Take a look at the writing above the sketch of my dog where I compare the thickness of the Togi with the music nib. The pen is held at an angle of 45 degrees. It’s an all-rounder and also suitable for drawing: the left foot comes from the Naginata Togi.
Sailor Cross Concord
Another specialty nib from Sailor. The cross in Cross Concord indicates a second nib on top of the main nib with a horizontal slit. The second slit guarantees a consistent ink flow required for the broad upside down strokes you’re making with the concord but it does mean that it’s a stiff nib.
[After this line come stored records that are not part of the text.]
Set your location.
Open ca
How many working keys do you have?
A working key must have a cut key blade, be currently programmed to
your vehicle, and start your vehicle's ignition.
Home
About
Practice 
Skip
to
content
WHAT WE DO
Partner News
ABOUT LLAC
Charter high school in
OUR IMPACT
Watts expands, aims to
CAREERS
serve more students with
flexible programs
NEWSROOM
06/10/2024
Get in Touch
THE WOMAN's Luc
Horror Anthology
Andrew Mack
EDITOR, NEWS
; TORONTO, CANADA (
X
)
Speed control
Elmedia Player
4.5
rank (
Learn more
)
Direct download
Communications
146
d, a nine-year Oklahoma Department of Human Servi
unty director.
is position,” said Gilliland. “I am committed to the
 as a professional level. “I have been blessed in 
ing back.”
If you’re looking for a unique fountain pen, this is it. It writes with (very) fine lines when in normal use with a lot of feedback - not as much as the PO nib but not exactly smooth, thanks to the downward faced beak shape of the nib. When turned upside down, however, you get a double broad line. Angling your pen means thinner strokes but still quite broad. It’s a lot of fun to use for quick sketches. Details can be filled in with the fine line. This pen is one of those drawing pens I can imagine being in my pen case for daily use.
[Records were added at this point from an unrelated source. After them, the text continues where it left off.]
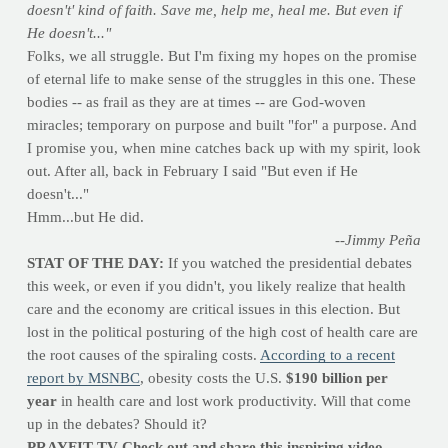
doesn't' kind of faith. Save me, help me, heal me. But even if
He doesn't..."
Folks, we all struggle. But I'm fixing my hopes on the promise
of eternal life to make sense of the struggles in this one. These
bodies -- as frail as they are at times -- are God-woven
miracles; temporary on purpose and built "for" a purpose. And
I promise you, when mine catches back up with my spirit, look
out. After all, back in February I said "But even if He
doesn't..."
Hmm...but He did.
--Jimmy Peña
STAT OF THE DAY:
If you watched the presidential debates
this week, or even if you didn't, you likely realize that health
care and the economy are critical issues in this election. But
lost in the political posturing of the high cost of health care are
the root causes of the spiraling costs.
According to a recent
report by MSNBC
, obesity costs the U.S.
$190 billion per
year
in health care and lost work productivity. Will that come
up in the debates? Should it?
PRAYFIT TV Check out and share this inspiring video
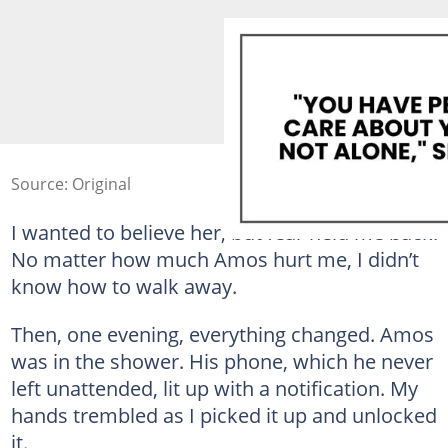
Source: Original
I wanted to believe her, but fear held me back.
No matter how much Amos hurt me, I didn’t
know how to walk away.
Then, one evening, everything changed. Amos
was in the shower. His phone, which he never
left unattended, lit up with a notification. My
hands trembled as I picked it up and unlocked
it.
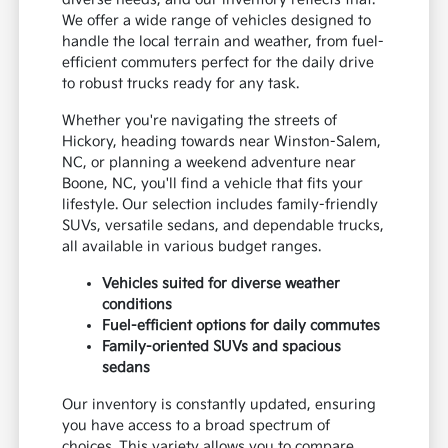
We offer a wide range of vehicles designed to
handle the local terrain and weather, from fuel-
efficient commuters perfect for the daily drive
to robust trucks ready for any task.
Whether you're navigating the streets of
Hickory, heading towards near Winston-Salem,
NC, or planning a weekend adventure near
Boone, NC, you'll find a vehicle that fits your
lifestyle. Our selection includes family-friendly
SUVs, versatile sedans, and dependable trucks,
all available in various budget ranges.
Vehicles suited for diverse weather
conditions
Fuel-efficient options for daily commutes
Family-oriented SUVs and spacious
sedans
Our inventory is constantly updated, ensuring
you have access to a broad spectrum of
choices. This variety allows you to compare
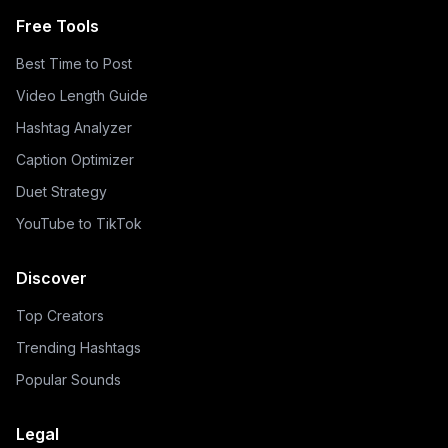
Free Tools
Best Time to Post
Video Length Guide
Hashtag Analyzer
Caption Optimizer
Duet Strategy
YouTube to TikTok
Discover
Top Creators
Trending Hashtags
Popular Sounds
Legal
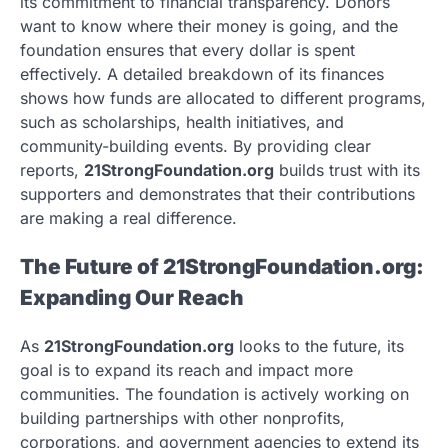
its commitment to financial transparency. Donors
want to know where their money is going, and the
foundation ensures that every dollar is spent
effectively. A detailed breakdown of its finances
shows how funds are allocated to different programs,
such as scholarships, health initiatives, and
community-building events. By providing clear
reports,
21StrongFoundation.org
builds trust with its
supporters and demonstrates that their contributions
are making a real difference.
The Future of 21StrongFoundation.org:
Expanding Our Reach
As
21StrongFoundation.org
looks to the future, its
goal is to expand its reach and impact more
communities. The foundation is actively working on
building partnerships with other nonprofits,
corporations, and government agencies to extend its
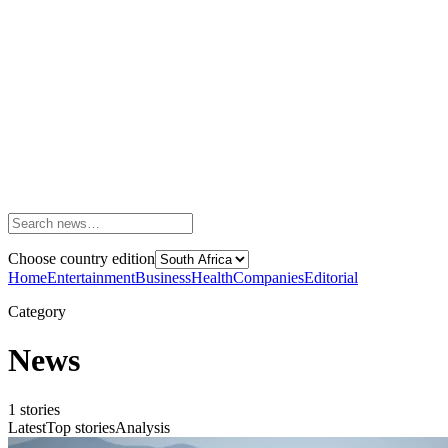
Choose country edition
Home
Entertainment
Business
Health
Companies
Editorial
Category
News
1
stories
Latest
Top stories
Analysis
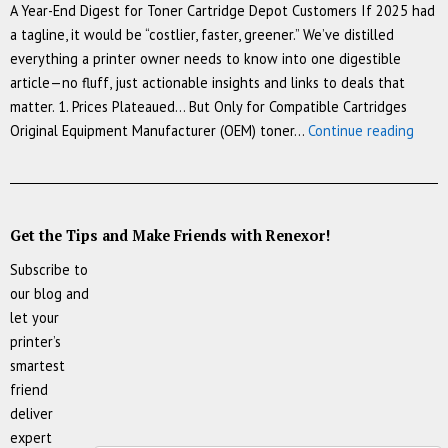
A Year-End Digest for Toner Cartridge Depot Customers If 2025 had
a tagline, it would be “costlier, faster, greener.” We’ve distilled
everything a printer owner needs to know into one digestible
article—no fluff, just actionable insights and links to deals that
matter. 1. Prices Plateaued… But Only for Compatible Cartridges
The
Original Equipment Manufacturer (OEM) toner…
Continue reading
Cartr
Chron
7
Trend
Get the Tips and Make Friends with Renexor!
That
Subscribe to
Resh
our blog and
Print
let your
in
printer’s
2025
smartest
friend
deliver
expert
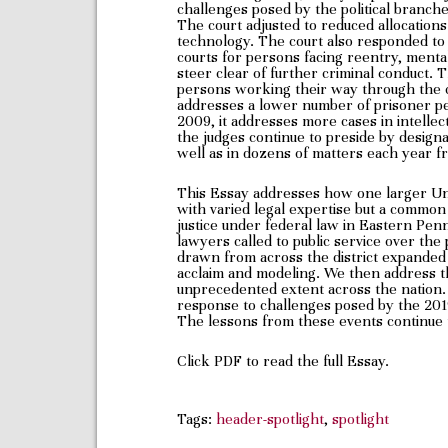
challenges posed by the political branch
The court adjusted to reduced allocations
technology. The court also responded to 
courts for persons facing reentry, mental
steer clear of further criminal conduct. T
persons working their way through the cr
addresses a lower number of prisoner peti
2009, it addresses more cases in intellect
the judges continue to preside by designa
well as in dozens of matters each year f
This Essay addresses how one larger Unit
with varied legal expertise but a commo
justice under federal law in Eastern Penn
lawyers called to public service over the
drawn from across the district expanded a
acclaim and modeling. We then address the
unprecedented extent across the nation. W
response to challenges posed by the 2
The lessons from these events continue 
Click PDF to read the full Essay.
Tags:
header-spotlight
,
spotlight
The black sketches come from the Cross Concord: look at the thickness of those strokes compared to the very fine hatches inside the foot on the right. It’s as you can see luckily not as thick as my cheap Fude pen held at 45 degrees. The black writing on the top right page is from the Pilot PO nib and smaller than the fine Concord lines.
The problem with those nibs is the availability. These are hand crafted by Japanese experts and they are deeply back ordered. Importing from Japan could burn an even greater hole in your wallet: in Belgium import rates go as high as 50%!
Mastery is in short supply nowadays, a consequence of our multi-tasking, bucket-listing world. A Microsoft study released this May claims the human attention span is now eight seconds, one second short of a goldfish. Disposable culture may feed the needs of the moment, but still leave the spirit hungry for something more. (Leigh Reyes)
Pilot Justus 95
I spent too much time playing with the Sailor nibs and only tried a few sentences with this adjustable nib. You can turn the nib to it’s soft or hard side as it providers more ore less flex. Compared to the Pilot Falcon nib, this feels like a nice but unneeded novelty. It’s a very soft nib and will react to the slightest amount of pressure you put on it, a lot more than the CONID nib. When drawing, I disliked the amount of feedback when applying pressure to produce a thicker line. I’m not a flexer when it comes to sketching so this will not be my everyday pen, and I cannot imagine myself using this daily as a workhorse, so it doesn’t fit either category that would qualify for myself personally to buy an expensive fountain pen like this (312 USD at Goulet Pens).
I had a lot of fun testing these pens, thank you very much Filip and Liesel! The Sailors stay in my top wanted list, I can’t get them out of my head. The Togi could even take up the role as an everyday writer if it would be fitted with a piston filler like the Realo body. I still need to try out the Naginata Fude and the Cross Point in order to make a decision (or maybe just get all three?). Now that I’m writing this blog post and doing some research, I regret not having spent more time with the CONID. I just need to come up with an excuse to lend them again…
The steep prices of the pens should, in my view, be justified by their exceptional performance. If I can’t feel a clear difference between an expensive nib and a cheap one, then I don’t see a reason to boast with a golden nib and a cool brand.